2024 · Other · University

Blogmas Day 13: 4 of the Most Influential Cases in English Law

During my undergraduate degree and into my masters, I have encountered a fair amount of landmark cases. For those of you who don’t know, the system in English law is that of common law. This means that the law is decided primarily by judicial decisions, which means cases heard in court. These cases set precedent for (they bind) future cases unless of course things change. The doctrine of precedent is a complex area of law that could be a blog post in itself so I am keeping this brief.

Like I mentioned, there are so many cases that are influential to English law. I could name a lot but I thought I would name 4, share the facts briefly and explain why they’re so significant. These aren’t the most significant to me or in any particular order. These are just ones that I wanted to talk about today! Let’s get to it!

Photo courtesy of Unsplash

Carlill v Carbolic Smoke Ball Company [1892]

This case is a landmark case in Contract Law. During the 1800s, Carbolic Smoke Ball claimed that their product would prevent a person from catching influenza if used three times a day for two weeks. They placed an advert in a newspaper which stated that if a person used it but contacted influenza, they would be able to get £100. The claimant used the product and still contacted influenza, meaning they wanted to get £100. However, the company disagreed and said that the advert was not a contract but merely an advertising tool. The courts disagreed though, arguing that the advert was a unilateral offer to form a contract.

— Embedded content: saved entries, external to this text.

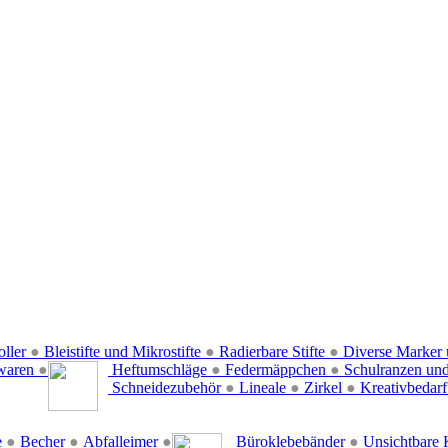
oller
●
Bleistifte und Mikrostifte
●
Radierbare Stifte
●
Diverse Marker 
waren
●
Heftumschläge
●
Federmäppchen
●
Schulranzen un
Schneidezubehör
●
Lineale
●
Zirkel
●
Kreativbedar
e
●
Becher
●
Abfalleimer
●
Büroklebebänder
●
Unsichtbare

This case is influential because it established and clarified the requirements of what constitutes a formation of a contract.

R v Sussex Justices, ex p McCarthy [1924]

This case is an important one that came up in the Legal System of England and Wales module. Have you ever heard of the saying “Not only must Justice be done; it must also be seen to be done.“? You can thank this case for being the origin.

In this case, McCarthy was a motorcyclist involved in an accident that resulted in there being a criminal case in the Magistrates’ Court for dangerous driving. However, it soon came to be known that the clerk for the justices was a member of the firm acting in a civil case against McCarthy for the accident. McCarthy was convicted but when this information came to light, he appealed. The appeal was heard and the outcome favoured McCarthy. Whether or not the decision was swayed by the clerk in any way, the mere appearance of bias was enough for the decision to be overturned.

R v Transport Secretary, ex parte Factortame Ltd (No 2) [1991]

This case appeared in public law in terms of the sources of the UK Constitution. This case had a lot of implications with various judgments and outcomes but I am focused on the aspect of the UK Constitution. This case concerns parliamentary sovereignty.

This case concerned some Spanish fishing vessels registering themselves in the United Kingdom to take advantage of the quota the United Kingdom had with regard to fish that ships from each country were allowed to catch. In an attempt to stop this from happening, the government passed the Merchant Shipping Act 1988. The Spanish fishing vessels argued this was contrary to EU law and sought for an interim relief order. The House of Lords agreed and granted an interim relief order.

This case established that EU law is supreme over UK law. Any law that the government passed must not be contrary to EU law as that (at the time) had sovereignty.

Gillick v West Norfolk and Wisbech Area Health Authority [1986]

This case is an important one that I have come across a couple of times. I briefly came across it in Family Law but more recently in my Masters in Medical Law and Ethics. It created the test that establishes whether a child under 16 years of age has the capacity to consent to their own medical treatment.

In this case, the claimant was a mother to 5 children under the age of 16. One of these children received contraceptive advice from a local doctor without the parent’s consent, with the Department of Health and Social Security issuing guidance stating that this was allowed. The claimant wanted assurance that this would not happen without her knowledge or consent but this was refused. It was held by the House of Lords that the child under 16 did not lack legal capacity to consent merely by the reason of their age.

During the judgment, a test was established that allowed for children under the age of 16 to be competent to consent for medical treatment. This test is something that is still used today and can be found on the NHS website, showing how important it is today.

And that’s it! I hope you enjoyed this post. It was a little different for me but I really liked going back and reminding myself of some of these cases. If you’d like to see a part 2, please let me know!

I can’t believe we’re halfway through blogmas now! I hope you have all been enjoying it! As always, thank you so much for taking the time out of your day to read this post and I will see you tomorrow for another one!